Ten beings of longevity, Korean folk painting

Ten beings of longevity, Korean folk painting

“The Great Goddess Myth is the first and last revelation to humankind. Where the Primordial Mother is, there is Home!”

Part 1 Introduction

When I first read the Budoji (Epic of the Emblem City), the principal text of Magoism, my life journey took an unexpected turn. The power of the Magoist cosmogony began to work on me, and suddenly I was returning Home with/to/in Mago, the Great Goddess! Before, “Home” had seemed an unreal destination, a mirage that lured voyagers to its abyss of nowhere. I had been stripped of “Home.” The Magoist cosmogony gifted me with a vision of what I had been seeking as a feminist voyager. I meant to return Home.

In Mago, I felt no longer free-floating, but this was not without its price. My radical feminist searches brought me no material benefits; rather, to become Myself was the reward. Layer after layer of patriarchal deception had to be peeled off. And for women who, like me, came from the non-Western, formerly colonized world, reversing the reversals required a deeper analysis of racism, ethnocentrism, and colonialism. I underwent the process of becoming Me, a process which also led me to WE.

Personally, Homecoming means an integration of myself within the mytho-historical-cultural context of Magoism. However, Homecoming in the Great Goddess can never be an isolated individual act. Magoism unfolds the Primordial Home wherein all beings are kindred. The Primordial Home is for everyone. Everyone is destined to return Home in the Great Goddess because She is Here for us all. She will be Here for as long as humanity survives. Homecoming is a harbinger; it signals the arrival of WE, a very old concept that was misconstrued if not tabooed in patriarchy.

The nature of my life has changed. “I” is no longer in the way of “WE.” “I” and “WE” do not stand against each other. Furthermore, “I” is transformed by “WE,” just as are all things in the universe. Scalar turns to vector. Chaos yields to order. The labyrinth leads to the Source. My feminism is rewarded with gynocentrism, the Goddess Matrix in which the female principle by far surpasses patriarchy.

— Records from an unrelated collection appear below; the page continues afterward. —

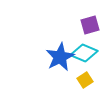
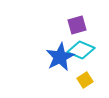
purple square: moved 13 px left
cyan diamond: moved 3 px left, 3 px up
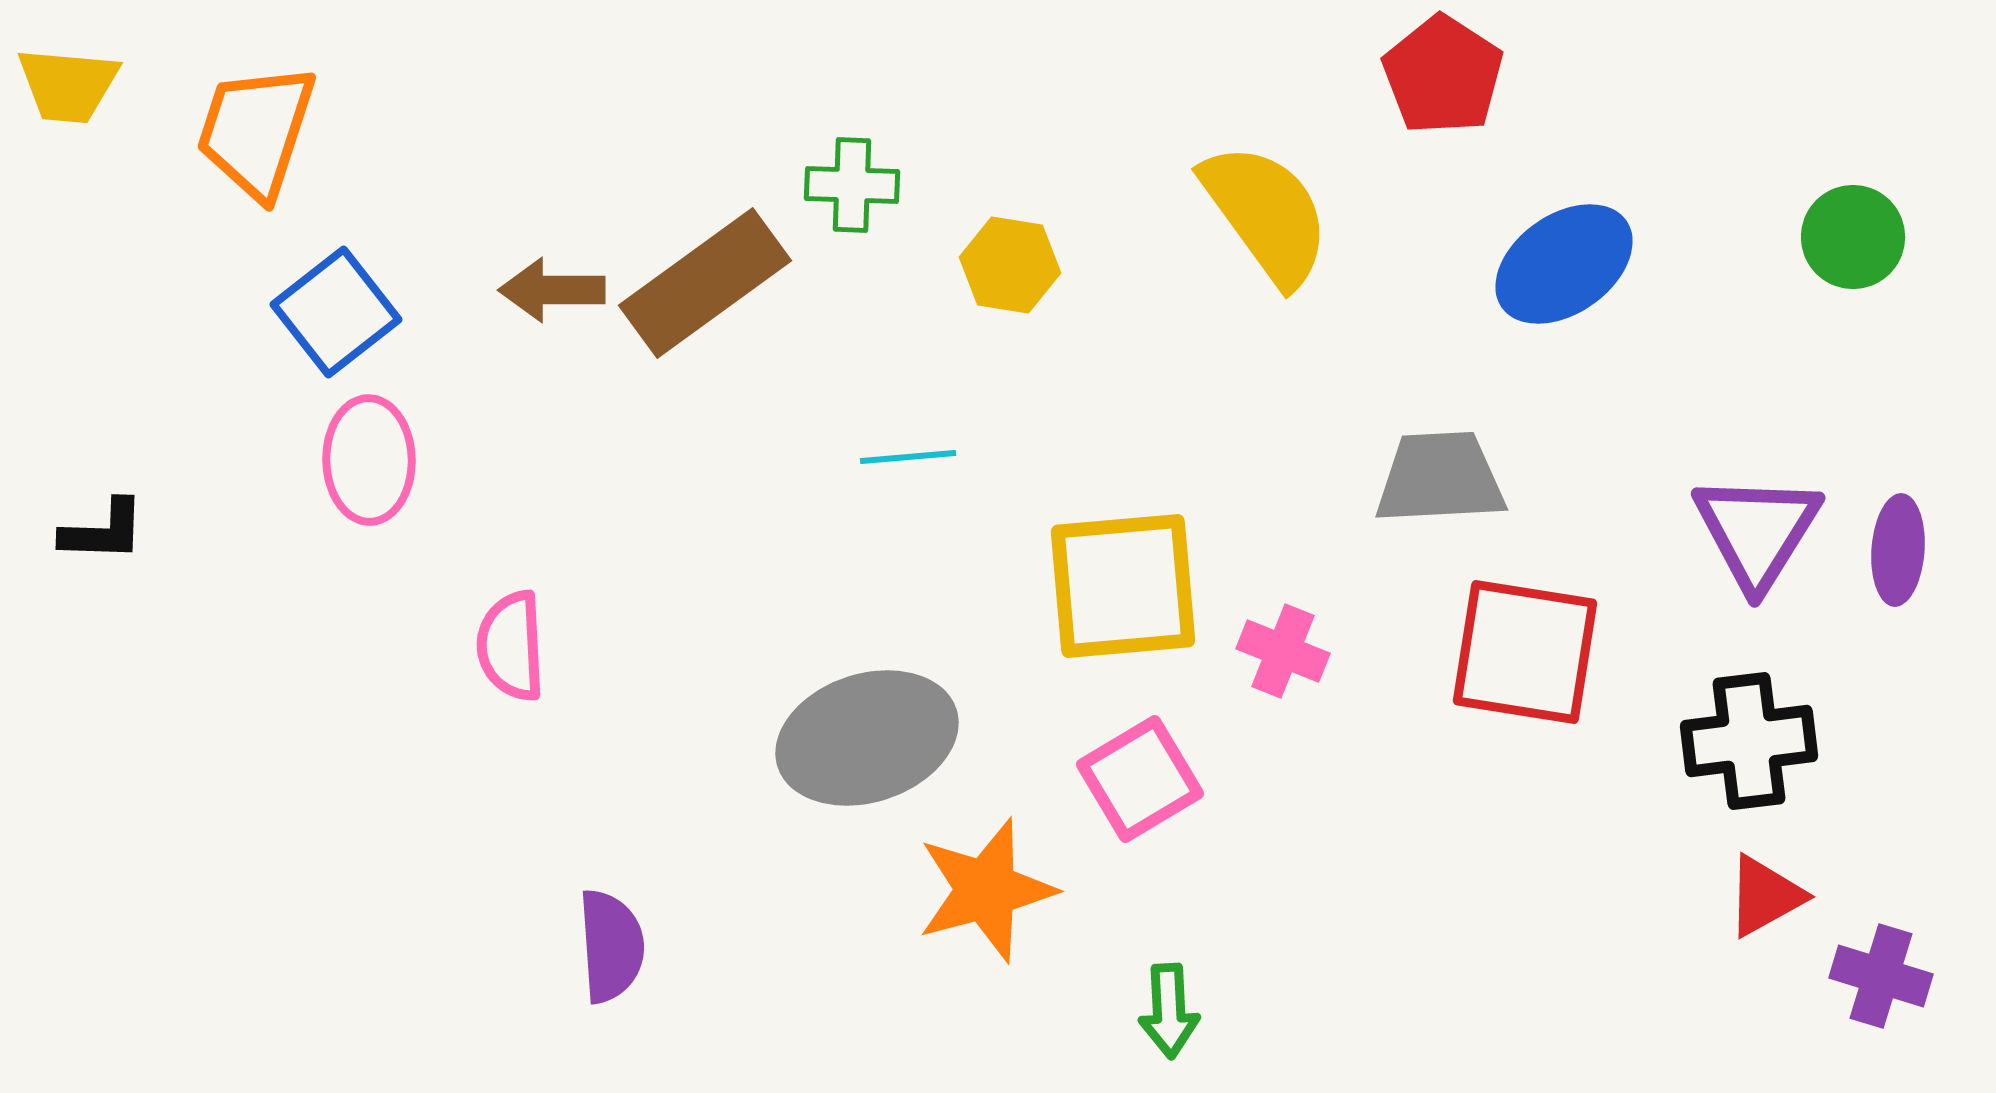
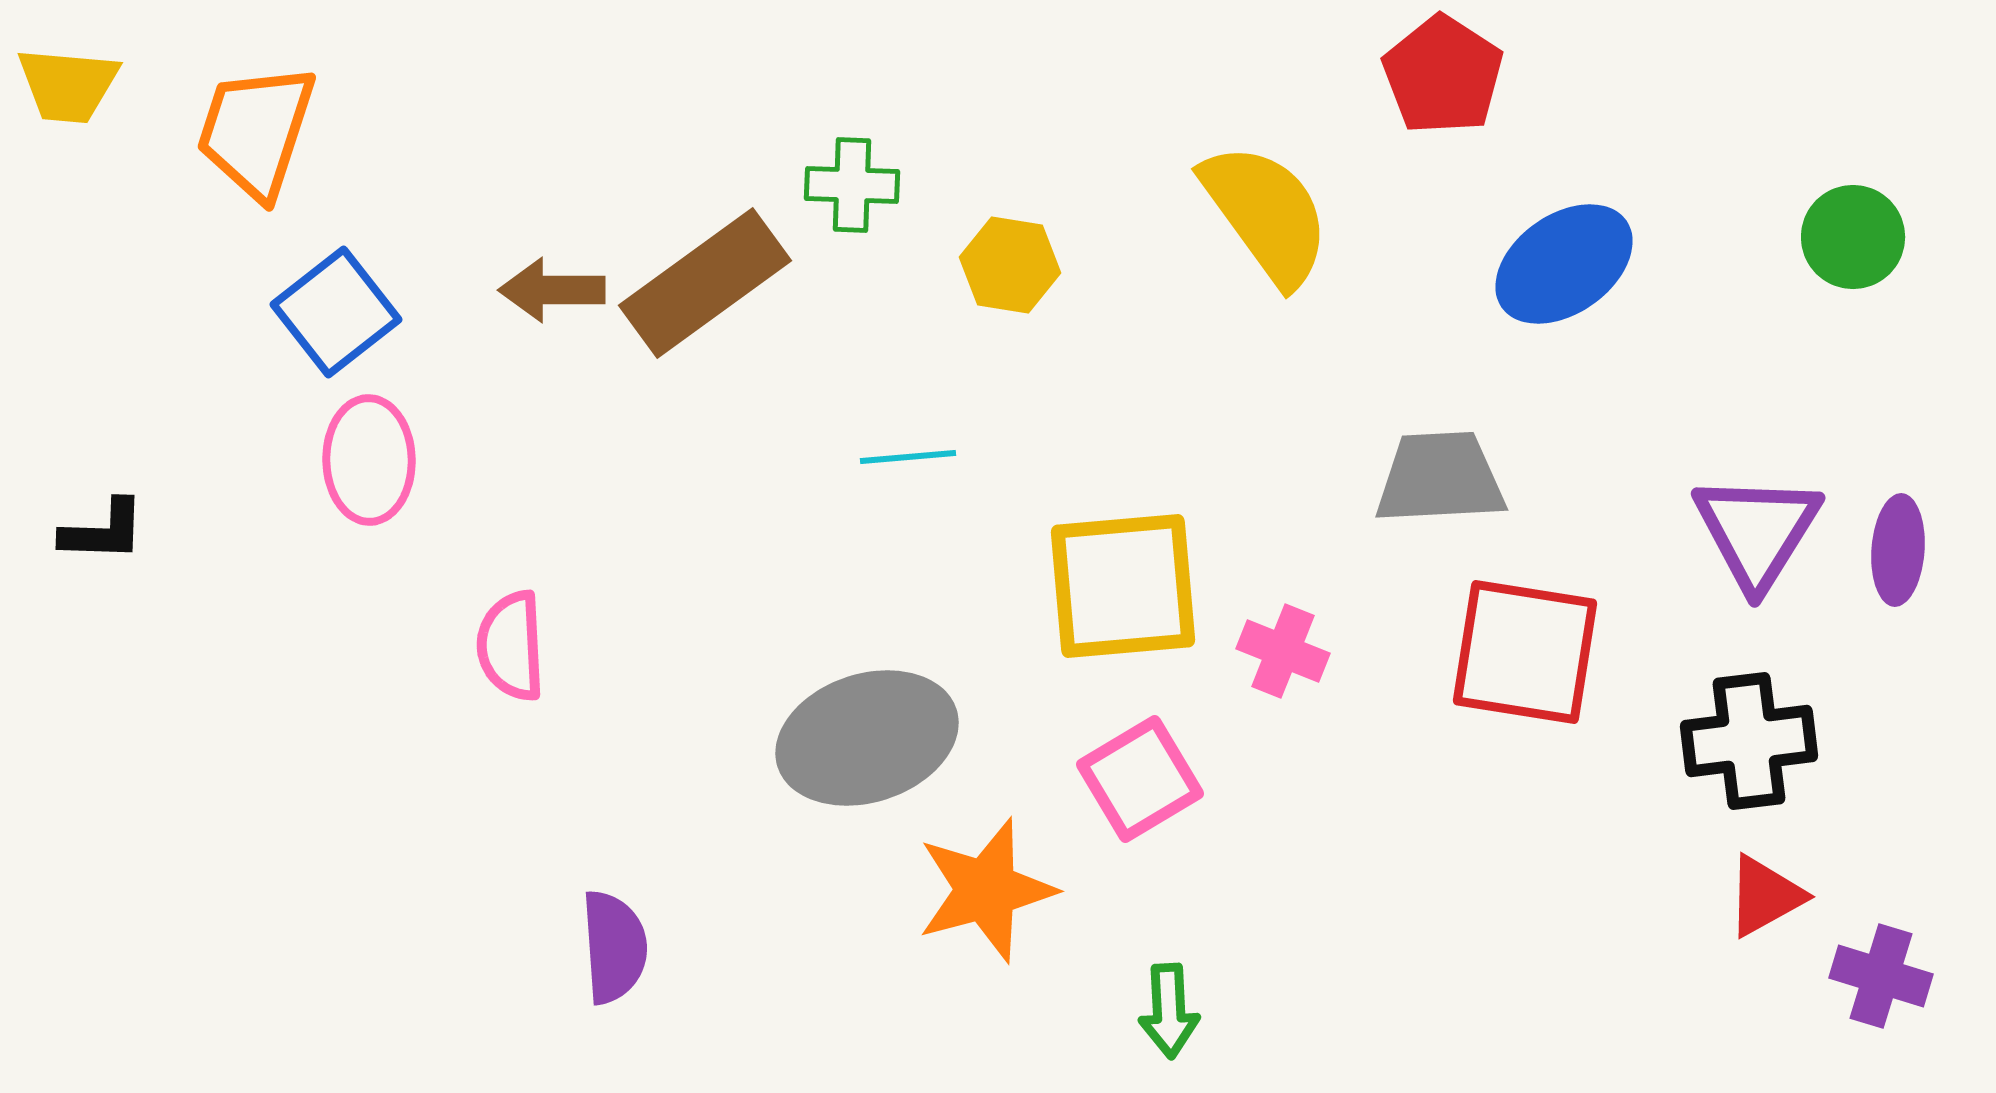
purple semicircle: moved 3 px right, 1 px down
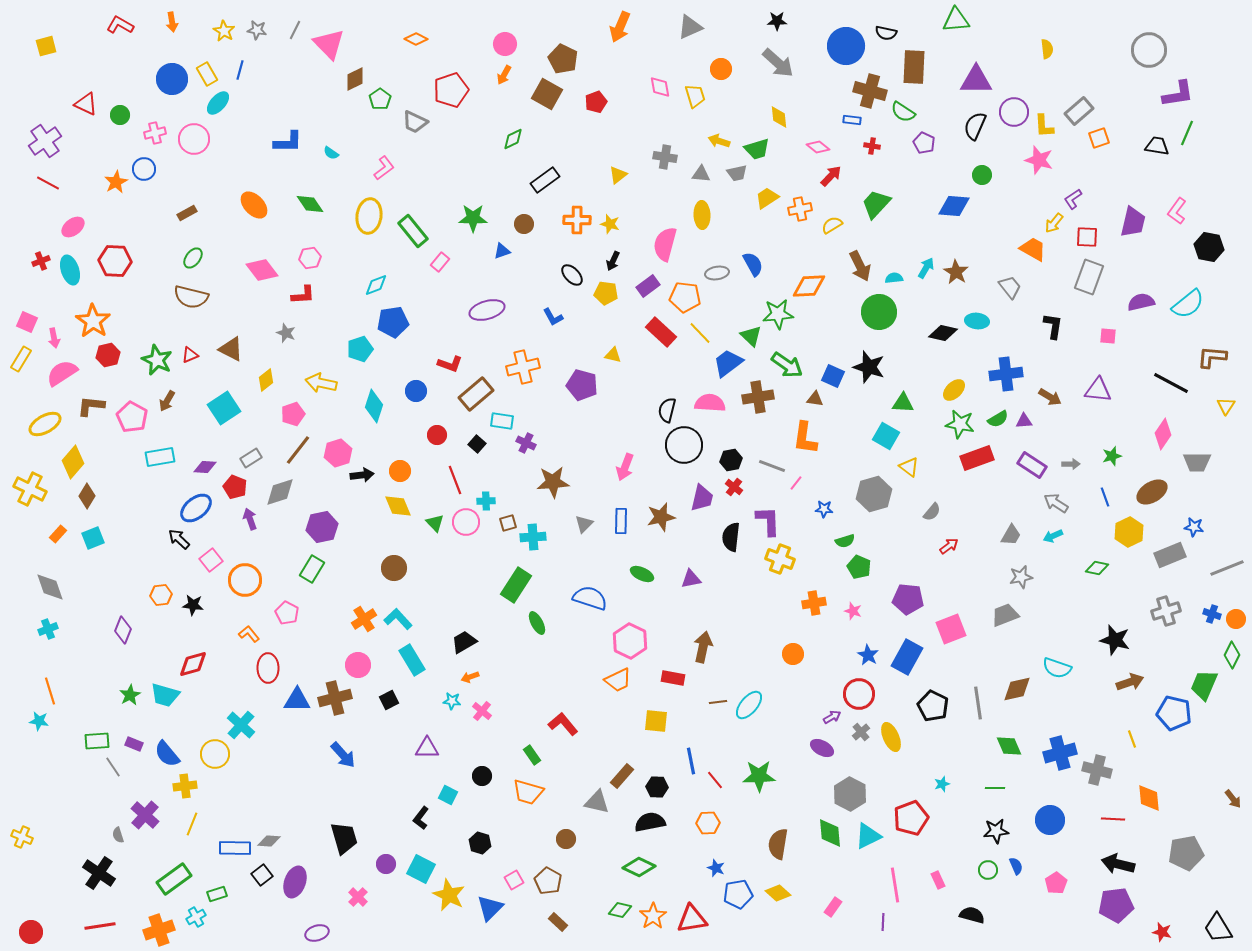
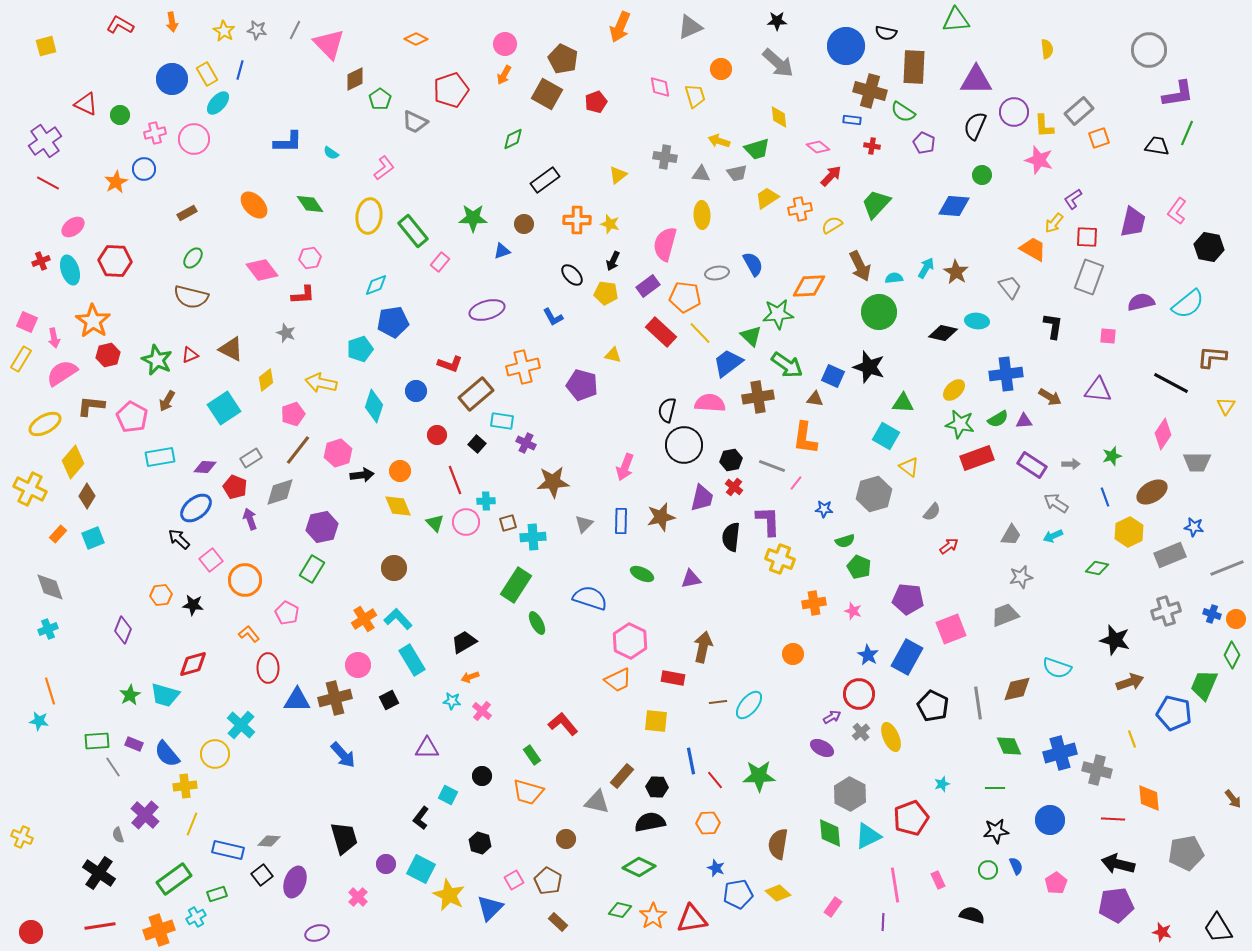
blue rectangle at (235, 848): moved 7 px left, 2 px down; rotated 12 degrees clockwise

As many admit, Myth, the story of the divine, is etiological, meaning it explains the origin of things. I hold that only the gynocentric cosmogonic myth can be fully etiological, shedding light on the primal beginning. Myth is inherently gynocentric, for it is derived from the perception of the Primordial Mother, the oldest divine in human history. Put differently, Myth tells us that the Divine is She, that Female is the original divine. Myth is ultimately inseparable from the Great Goddess.

The Primordial Mother is the macrocosmic translation of a mother. She is the Metaphor for life-giver and life-raiser. Divinity issues from Her. In Her, everything, including the God, is endowed with divinity. The etiological and metaphoric nature of Myth is fully illumined only in the story of the female beginning.

The Goddess Myth told to/by us testifies to what patriarchy can’t or doesn’t tell. It is a language distinguished from that of patriarchy, dominating if not violent. The nature of Its language is persuasive and pacific. The truth It tells awakens one to Home. It is intrinsically soteriological, and herein lies the urgency of Myth: It shows the Way that humanity needs to know and follow in order to survive and flourish. The Great Goddess Myth is the first and last revelation to humankind. Where the Primordial Mother is, there is Home!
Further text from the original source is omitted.